Long-baseline atom interferometers are under development by the Atom Interferometer Observatory and Network (AION)1 and the Matter-wave Atomic Gradiometer Interferometric Sensor (MAGIS)2 collaborations and other projects worldwide20. These join other proposed approaches in the mid-frequency band, including space-based laser interferometers such as DECIGO21 and magnetically levitated superconducting test masses22. See ref. 23 for a review. Realizing the potential of atom-interferometer experiments will require overcoming many technical obstacles to reach the target sensitivity. One open question for these projects is whether the laser phase noise, which introduces noise on each individual atom interferometer that is orders of magnitude higher than the standard quantum limit (SQL; Methods), will cancel sufficiently in the gradiometer configuration to reach the SQL. Although the gradiometer principle has previously been demonstrated in experiments using 88Sr (ref. 24)—or 87Rb (refs. 25,26), to within known limitations27—in this work we quantify the extent of noise cancellation afforded by the scheme.
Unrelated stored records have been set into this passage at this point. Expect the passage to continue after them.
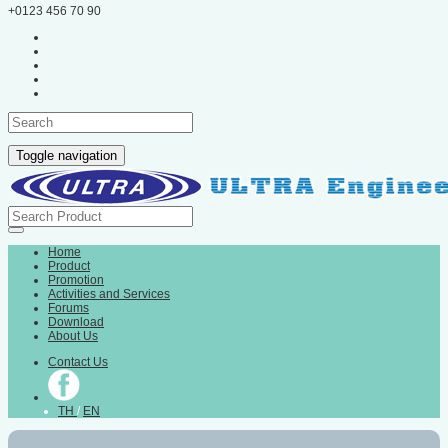
+0123 456 70 90
Toggle navigation
Home
Product
Promotion
Activities and Services
Forums
Download
About Us
Contact Us
TH
/
EN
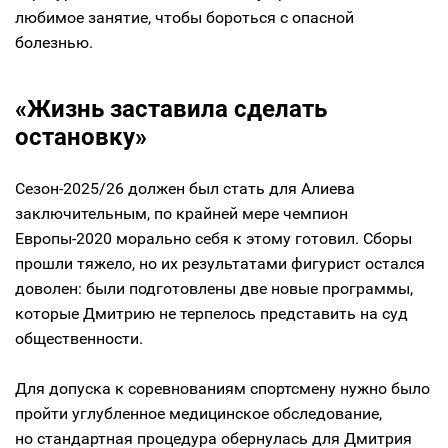
любимое занятие, чтобы бороться с опасной
болезнью.
«Жизнь заставила сделать
остановку»
Сезон-2025/26 должен был стать для Алиева
заключительным, по крайней мере чемпион
Европы-2020 морально себя к этому готовил. Сборы
прошли тяжело, но их результатами фигурист остался
доволен: были подготовлены две новые программы,
которые Дмитрию не терпелось представить на суд
общественности.
Для допуска к соревнованиям спортсмену нужно было
пройти углубленное медицинское обследование,
но стандартная процедура обернулась для Дмитрия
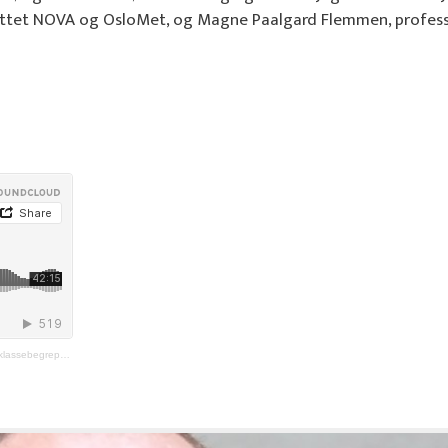
tuttet NOVA og OsloMet, og Magne Paalgard Flemmen, profess
epet og skolen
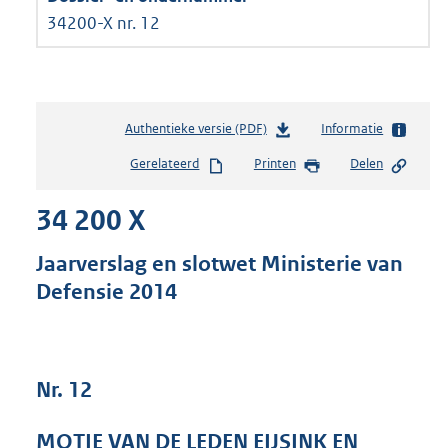
34200-X nr. 12
Authentieke versie (PDF)
b
Informatie
e
Gerelateerd
Printen
Delen
s
t
34 200 X
a
n
d
Jaarverslag en slotwet Ministerie van
s
Defensie 2014
g
r
o
o
t
Nr. 12
t
e
MOTIE VAN DE LEDEN EIJSINK EN
:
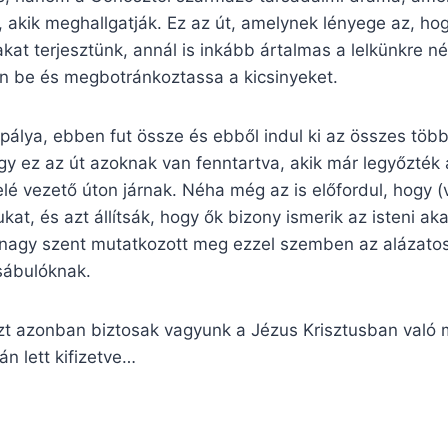
is, akik meghallgatják. Ez az út, amelynek lényege az, h
at terjesztünk, annál is inkább ártalmas a lelkünkre né
on be és megbotránkoztassa a kicsinyeket.
pálya, ebben fut össze és ebből indul ki az összes többi
y ez az út azoknak van fenntartva, akik már legyőzték a
elé vezető úton járnak. Néha még az is előfordul, hogy (
t, és azt állítsák, hogy ők bizony ismerik az isteni akar
 nagy szent mutatkozott meg ezzel szemben az alázato
csábulóknak.
észt azonban biztosak vagyunk a Jézus Krisztusban val
án lett kifizetve…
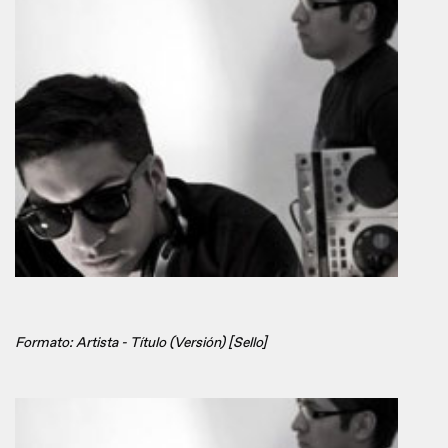
Formato: Artista - Título (Versión) [Sello]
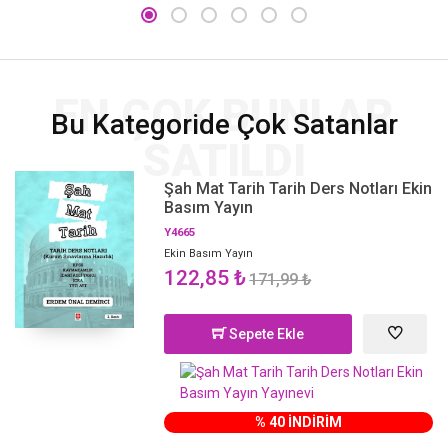
EN ÇOK BUNLAR
Bu Kategoride Çok Satanlar
SATILDI
Şah Mat Tarih Tarih Ders Notları Ekin
Basım Yayın
Y4665
Ekin Basım Yayın
122,85 ₺
171,99 ₺
Sepete Ekle
% 40 İNDİRİM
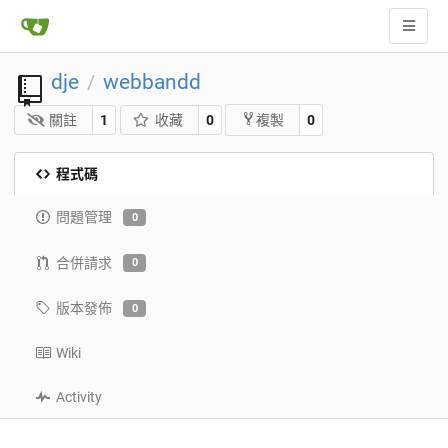
dje
webbandd
/
關註
1
收藏
0
0
複製
程式碼
問題管理
0
合併請求
0
版本發佈
0
Wiki
Activity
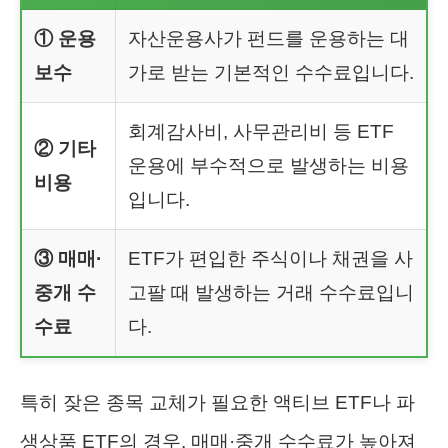
① 운용
자산운용사가 펀드를 운용하는 대
보수
가로 받는 기본적인 수수료입니다.
회계감사비, 사무관리비 등 ETF
② 기타
운용에 부수적으로 발생하는 비용
비용
입니다.
③ 매매·
ETF가 편입한 주식이나 채권을 사
중개 수
고팔 때 발생하는 거래 수수료입니
수료
다.
특히 잦은 종목 교체가 필요한 액티브 ETF나 파
생상품 ETF의 경우, 매매·중개 수수료가 높아져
We do this with the more demanding fermionic isotope 87Sr, the hyperfine structure and millihertz-linewidth clock transition of which considerably complicate laser cooling and atom interferometry28,29,30,31,32. Despite these complications, 87Sr is a natural choice for gravitational-wave detection, thanks to its near-ideal properties as an atomic clock isotope33 and 150-s excited-state lifetime34. These qualities are not shared by other candidate species, such as 87Rb or 88Sr, but are essential for very-long-baseline experiments, and they enable the extension to space-scale baselines, as proposed by the Atomic Experiment for Dark Matter and Gravity Exploration (AEDGE) project4. The same differential measurement configuration that enables gravitational-wave detection with 87Sr also provides sensitivity to ultralight dark matter, which would induce coherent oscillations in the clock transition frequency across the detector baseline8.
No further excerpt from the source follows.